Nguyen Chanh Tin, a famed actor, film producer and businessman, recently protested against the delay in completing his land rent, which he claimed caused him huge losses and plunged his company into the brink of bankruptcy.
Nguyen Chanh Tin, a well-known actor in the 1980s and now director of Chanh Tin Co., wrote in a letter that at the end of 2010, his company rented a five-hectare plot in Central Highlands Lam Dong province’s Don Duong district to launch a project on high-tech agricultural trading and production.
The local government and the province’s Department of Resources and Environment unanimously agreed to let Tin’s company rent the land plot, as Tin claimed.
His company kicked off the project then, with investments mounting to several billion dong (VND1 bil equals US$ 47.3 mil), the artist noted.
However, the provincial People’s Committee has yet to give the green light to the land rent.
The holdback caused the company’s partners to withdraw their investments, plunging it into heavy debts.
The company has recently come to the grinding halt and is now on the verge of bankruptcy, Tin lamented.
Dinh Ngoc Hung, chair of Don Duong district’s People’s Committee, confirmed that Tin’s company had expressed the wish to rent the plot, but the provincial People’s Committee has yet to give its nod.
Hung added that this plot was previously assigned to another company and was about to be retrieved. However, the province won’t retrieve it now that this company has proceeded with their project.

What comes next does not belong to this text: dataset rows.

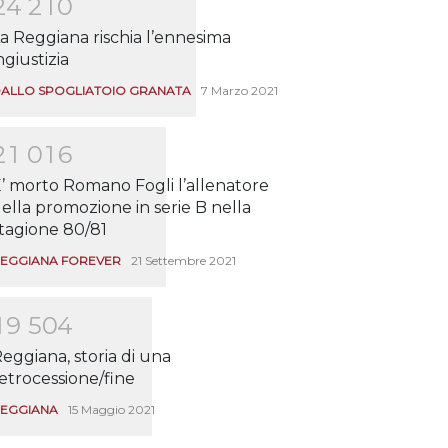
2
4
2
1
0
a Reggiana rischia l’ennesima
ngiustizia
ALLO SPOGLIATOIO GRANATA
7 Marzo 2021
2
1
0
1
6
’ morto Romano Fogli l’allenatore
ella promozione in serie B nella
tagione 80/81
EGGIANA FOREVER
21 Settembre 2021
1
9
5
0
4
eggiana, storia di una
etrocessione/fine
EGGIANA
15 Maggio 2021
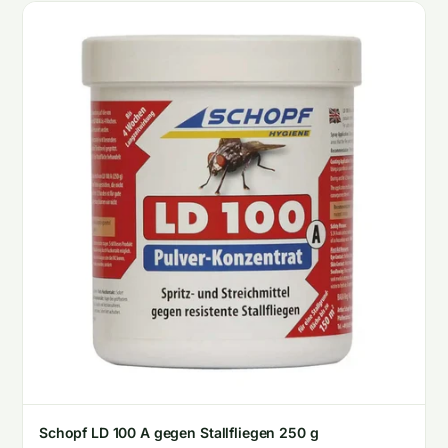
Schopf LD 100 A gegen Stallfliegen 250 g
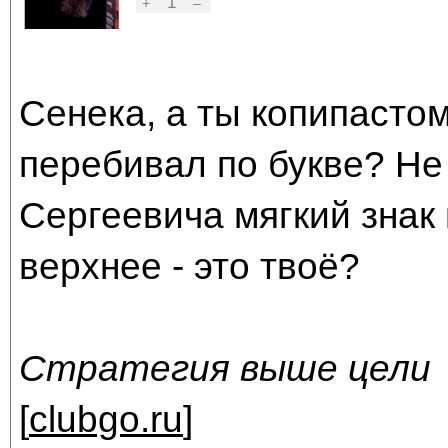
1
+
–
Сенека, а ты копипасто
перебивал по букве? Не 
Сергеевича мягкий знак 
верхнее - это твоё?
Стратегия выше цели
[
clubgo.ru
]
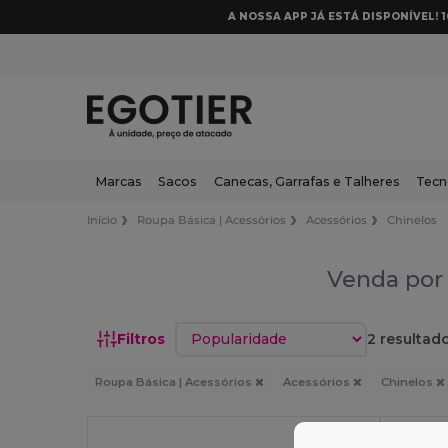
A NOSSA APP JÁ ESTÁ DISPONÍVEL! 
Marcas
Sacos
Canecas, Garrafas e Talheres
Tecn
Início
Roupa Básica | Acessórios
Acessórios
Chinelos
Venda por 
Classificar por
Filtros
2 resultado
Roupa Básica | Acessórios
Acessórios
Chinelos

“In reality, the district government then didn’t reach an agreement on allowing Tin’s company to launch the project in the area. We also notified the company of the provincial committee’s disapproval of their project then,” Hung refuted.
Phung Khac Dong, a representative of the provincial committee, asserted that the committee had never granted its consent to Tin’s rent.
Dong added that at that moment, seven other businesses were also denied the consent to rent lands in the area.
Tin also confirmed that the provincial committee has yet to agree to lease the plot to his company, adding that his company, however, kicked off the project based on the ‘so-called’ agreement from the Don Duong government and the provincial Department of Resources and Environment while pending the official acceptance from the provincial committee.
The artist cited such documents as invitation letters and the department’s and Don Duong government’s proposals to obtain acceptance from the provincial committee on the rent as proof of the ‘agreement’.